» **Your goal**: Your answer is the lines from the one that has "スタンリーゲス (4)" through the last line of the records below, retyped exactly and alone.

(Data records)
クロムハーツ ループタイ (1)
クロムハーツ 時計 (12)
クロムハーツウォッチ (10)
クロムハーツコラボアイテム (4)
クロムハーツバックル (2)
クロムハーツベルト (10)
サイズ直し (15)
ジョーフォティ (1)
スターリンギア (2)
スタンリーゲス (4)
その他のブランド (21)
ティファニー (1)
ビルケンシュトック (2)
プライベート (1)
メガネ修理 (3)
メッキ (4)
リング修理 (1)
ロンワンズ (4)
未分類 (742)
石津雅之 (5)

» **Response for this exercise**:
スタンリーゲス (4)
その他のブランド (21)
ティファニー (1)
ビルケンシュトック (2)
プライベート (1)
メガネ修理 (3)
メッキ (4)
リング修理 (1)
ロンワンズ (4)
未分類 (742)
石津雅之 (5)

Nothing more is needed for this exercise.